The media's false depiction of reality 

The media have been flooded with images of “poor Palestinians” returning to the ruins of what once were their homes in northern Gaza – homes destroyed by the IDF as it uncovered, in or under those very buildings, kilometers of terror tunnels, as well as weapons stores and rocket launching pads.

Gaza was not a vast open-air prison as some like to depict it. It was instead home to a vast underground prison – where it held those kidnapped from Israel.

What is lacking are the pictures of the scorched remains and rubble of the kibbutzim and moshavim where Hamas and Palestinian Islamic Jihad carried out their attack on October 7, 2023. 

My sympathy is not with the Gazans, the vast majority of whom openly identify with the terrorist atrocity and call for it to be repeated. 

My heart goes out to the residents of Kfar Aza – including released hostages Yarden Bibas, Keith and Aviva Siegel, Emily Damari, and Doron Steinbrecher – whose homes no longer exist. The depleted remnants of their community have been forced to live elsewhere for now.

And there’s Arbel Yehud, 29, kidnapped from Kibbutz Nir Oz with her boyfriend, Ariel Cunio, and other members of the Cunio family, two of whom remain in captivity. Her brother was murdered on October 7. 

Arbel’s release included a particularly terrifying ritual of being paraded amid the incited mobs. Ditto 80-year-old, Nir Oz resident Gadi Moses.

His son told The Jerusalem Post that for most of his father’s 482 days in captivity, he was alone in a small room; only toward the end of Gadi’s captivity was he confined with kidnapped Thai workers. 

According to his son, Gadi’s captors had claimed that their people lived in the Land of Israel before the Jews, to which Moses responded, “We had people in these places 3,000 years ago. What are you talking about?”

If you want to understand Israeli resilience, octogenarian Moses promised to help rebuild his kibbutz.

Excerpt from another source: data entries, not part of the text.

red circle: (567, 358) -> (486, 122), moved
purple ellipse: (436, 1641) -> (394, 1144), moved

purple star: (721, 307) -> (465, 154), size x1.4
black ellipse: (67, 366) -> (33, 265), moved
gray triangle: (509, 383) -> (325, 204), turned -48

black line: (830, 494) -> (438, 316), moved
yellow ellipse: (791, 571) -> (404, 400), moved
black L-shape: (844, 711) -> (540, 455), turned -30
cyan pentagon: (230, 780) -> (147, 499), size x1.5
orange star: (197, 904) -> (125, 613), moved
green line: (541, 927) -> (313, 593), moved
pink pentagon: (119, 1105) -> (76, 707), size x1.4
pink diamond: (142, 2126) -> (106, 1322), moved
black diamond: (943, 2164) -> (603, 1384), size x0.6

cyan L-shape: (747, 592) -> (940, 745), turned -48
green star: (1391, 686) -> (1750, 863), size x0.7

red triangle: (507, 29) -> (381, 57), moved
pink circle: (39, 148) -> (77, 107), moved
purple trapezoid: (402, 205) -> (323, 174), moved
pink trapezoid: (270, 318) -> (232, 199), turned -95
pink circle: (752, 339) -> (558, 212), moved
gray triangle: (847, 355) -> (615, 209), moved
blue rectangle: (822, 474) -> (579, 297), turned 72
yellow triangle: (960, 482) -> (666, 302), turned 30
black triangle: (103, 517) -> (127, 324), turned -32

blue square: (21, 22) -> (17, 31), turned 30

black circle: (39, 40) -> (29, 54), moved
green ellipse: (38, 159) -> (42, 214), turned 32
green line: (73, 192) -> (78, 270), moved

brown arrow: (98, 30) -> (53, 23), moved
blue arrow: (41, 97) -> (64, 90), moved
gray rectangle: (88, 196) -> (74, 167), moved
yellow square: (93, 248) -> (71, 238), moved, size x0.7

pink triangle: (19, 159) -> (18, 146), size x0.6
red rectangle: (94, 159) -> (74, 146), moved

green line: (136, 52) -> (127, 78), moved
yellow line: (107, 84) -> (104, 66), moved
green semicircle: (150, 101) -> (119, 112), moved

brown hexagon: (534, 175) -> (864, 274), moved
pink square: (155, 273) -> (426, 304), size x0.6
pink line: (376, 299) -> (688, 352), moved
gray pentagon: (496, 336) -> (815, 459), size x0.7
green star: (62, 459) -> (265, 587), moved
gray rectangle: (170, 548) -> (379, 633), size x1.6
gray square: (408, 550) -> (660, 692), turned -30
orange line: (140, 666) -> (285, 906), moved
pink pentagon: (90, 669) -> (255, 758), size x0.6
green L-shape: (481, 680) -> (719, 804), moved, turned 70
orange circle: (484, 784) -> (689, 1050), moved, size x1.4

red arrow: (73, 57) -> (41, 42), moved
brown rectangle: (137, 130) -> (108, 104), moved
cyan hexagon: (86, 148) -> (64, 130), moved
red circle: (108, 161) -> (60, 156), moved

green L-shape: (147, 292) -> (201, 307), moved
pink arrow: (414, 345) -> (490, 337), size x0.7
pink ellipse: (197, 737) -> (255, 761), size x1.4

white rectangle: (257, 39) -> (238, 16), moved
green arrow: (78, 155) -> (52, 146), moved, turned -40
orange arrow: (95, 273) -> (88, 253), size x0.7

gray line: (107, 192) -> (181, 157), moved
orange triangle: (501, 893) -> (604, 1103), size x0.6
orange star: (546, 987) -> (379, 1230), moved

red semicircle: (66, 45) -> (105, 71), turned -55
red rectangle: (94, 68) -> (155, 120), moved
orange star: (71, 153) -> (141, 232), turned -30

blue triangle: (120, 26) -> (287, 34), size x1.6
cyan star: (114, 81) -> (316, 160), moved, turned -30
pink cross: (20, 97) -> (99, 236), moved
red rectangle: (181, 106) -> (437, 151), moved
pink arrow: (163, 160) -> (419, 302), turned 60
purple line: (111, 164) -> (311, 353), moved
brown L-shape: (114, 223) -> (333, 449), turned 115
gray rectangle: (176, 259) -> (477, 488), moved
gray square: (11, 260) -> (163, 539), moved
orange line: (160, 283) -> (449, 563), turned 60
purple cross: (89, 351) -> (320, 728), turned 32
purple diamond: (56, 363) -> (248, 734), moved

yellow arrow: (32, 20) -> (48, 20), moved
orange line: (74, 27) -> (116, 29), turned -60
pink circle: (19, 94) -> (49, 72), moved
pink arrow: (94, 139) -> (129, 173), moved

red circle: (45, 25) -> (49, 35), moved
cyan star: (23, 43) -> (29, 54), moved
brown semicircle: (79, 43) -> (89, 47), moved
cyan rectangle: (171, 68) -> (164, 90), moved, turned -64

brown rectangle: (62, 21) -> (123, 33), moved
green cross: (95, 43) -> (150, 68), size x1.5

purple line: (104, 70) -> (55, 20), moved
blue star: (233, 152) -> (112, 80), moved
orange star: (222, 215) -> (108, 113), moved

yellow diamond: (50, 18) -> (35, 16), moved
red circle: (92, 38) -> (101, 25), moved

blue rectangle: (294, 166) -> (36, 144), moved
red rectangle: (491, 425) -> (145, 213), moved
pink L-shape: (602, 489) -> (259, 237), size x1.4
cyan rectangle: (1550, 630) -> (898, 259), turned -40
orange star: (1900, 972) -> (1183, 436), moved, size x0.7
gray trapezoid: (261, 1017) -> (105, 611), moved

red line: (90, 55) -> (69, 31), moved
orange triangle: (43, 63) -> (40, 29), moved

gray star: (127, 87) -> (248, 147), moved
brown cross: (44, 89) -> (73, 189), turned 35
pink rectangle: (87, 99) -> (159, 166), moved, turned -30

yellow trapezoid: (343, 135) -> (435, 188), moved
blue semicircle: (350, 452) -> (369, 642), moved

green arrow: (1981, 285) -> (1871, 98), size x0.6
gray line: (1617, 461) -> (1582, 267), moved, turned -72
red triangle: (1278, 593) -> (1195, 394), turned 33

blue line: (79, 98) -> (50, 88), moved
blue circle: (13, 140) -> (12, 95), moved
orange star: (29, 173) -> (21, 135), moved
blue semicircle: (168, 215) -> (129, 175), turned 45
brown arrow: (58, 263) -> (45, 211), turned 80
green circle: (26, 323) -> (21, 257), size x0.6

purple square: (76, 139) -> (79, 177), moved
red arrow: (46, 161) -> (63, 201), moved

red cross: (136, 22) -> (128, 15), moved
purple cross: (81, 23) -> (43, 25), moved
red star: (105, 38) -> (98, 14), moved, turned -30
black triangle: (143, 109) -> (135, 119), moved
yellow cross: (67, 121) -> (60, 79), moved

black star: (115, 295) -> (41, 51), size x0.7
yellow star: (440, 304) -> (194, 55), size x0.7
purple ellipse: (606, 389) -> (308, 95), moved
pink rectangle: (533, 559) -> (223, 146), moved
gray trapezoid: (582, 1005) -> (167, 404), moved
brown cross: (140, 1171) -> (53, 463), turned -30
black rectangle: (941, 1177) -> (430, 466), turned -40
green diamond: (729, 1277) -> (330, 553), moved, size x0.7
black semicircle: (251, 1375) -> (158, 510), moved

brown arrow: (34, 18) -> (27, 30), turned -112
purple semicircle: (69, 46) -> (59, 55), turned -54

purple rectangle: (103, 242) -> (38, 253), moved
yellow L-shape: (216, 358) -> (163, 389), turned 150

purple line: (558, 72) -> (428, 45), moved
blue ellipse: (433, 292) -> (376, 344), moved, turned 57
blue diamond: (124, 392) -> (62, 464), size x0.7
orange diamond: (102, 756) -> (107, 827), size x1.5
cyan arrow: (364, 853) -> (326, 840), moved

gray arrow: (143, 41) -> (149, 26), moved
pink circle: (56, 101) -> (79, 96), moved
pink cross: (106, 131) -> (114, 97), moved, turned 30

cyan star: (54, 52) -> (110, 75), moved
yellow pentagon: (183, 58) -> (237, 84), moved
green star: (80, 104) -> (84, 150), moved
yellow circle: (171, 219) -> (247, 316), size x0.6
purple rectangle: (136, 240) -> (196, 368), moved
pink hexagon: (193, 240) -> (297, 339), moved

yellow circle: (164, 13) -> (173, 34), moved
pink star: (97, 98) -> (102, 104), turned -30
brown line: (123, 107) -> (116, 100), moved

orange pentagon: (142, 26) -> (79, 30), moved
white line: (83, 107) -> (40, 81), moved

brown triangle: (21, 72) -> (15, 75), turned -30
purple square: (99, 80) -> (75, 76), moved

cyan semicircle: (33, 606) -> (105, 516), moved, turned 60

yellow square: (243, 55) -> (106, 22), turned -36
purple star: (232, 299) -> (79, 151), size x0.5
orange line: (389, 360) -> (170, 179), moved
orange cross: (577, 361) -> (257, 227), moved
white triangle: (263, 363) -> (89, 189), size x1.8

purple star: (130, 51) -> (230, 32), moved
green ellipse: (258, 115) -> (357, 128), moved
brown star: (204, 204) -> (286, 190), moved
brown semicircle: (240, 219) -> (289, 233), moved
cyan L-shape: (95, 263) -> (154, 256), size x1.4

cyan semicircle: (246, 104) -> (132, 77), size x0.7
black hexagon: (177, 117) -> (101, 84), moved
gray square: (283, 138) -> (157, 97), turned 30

The worst-hit communities close to the border with Gaza were generally Left-leaning, secular, communities that believed in coexistence.

It is poignant and pertinent to remember that the terrorist invaders referred to all the communities as “settlements.” For the Palestinians, there is no Israel “between the river and the sea.”

President Donald Trump’s proposal that Egypt and Jordan absorb Palestinians from Gaza was met with shock and horror by the leaders of those countries. 

Although both are Muslim, Arab-speaking countries (and Jordan has a Palestinian majority) and each held Gaza and the “West Bank” (respectively) from 1948 to 1967, neither wants the Palestinians.

Despite paying lip service to their Palestinian brethren, no Arab country is volunteering to take in Gazan refugees. They know the potential for Palestinian terrorism. Egypt has banned the Muslim Brotherhood (with whom Hamas is affiliated) and Jordan in the early 1970s deported Palestinians following attempts to overthrow the Hashemite monarchy. Those deported Palestinians were instrumental in sparking the civil war in Lebanon.

Whatever the practicalities of Trump’s suggestion, one thing is certain: He recognizes that mindlessly repeating the “two-state solution” mantra will not bring peace. 

The Palestinians don’t want peace, they want Israel. According to official Israeli figures, 82% of terrorists released in the 2011 Gilad Schalit deal have returned to terrorism.

The hostages want to rebuild their lives and communities, the released terrorists want to continue to destroy everything Israel has built. 

Hamas is not seeking a two-state solution; it wants a “Final Solution” of the Jewish state.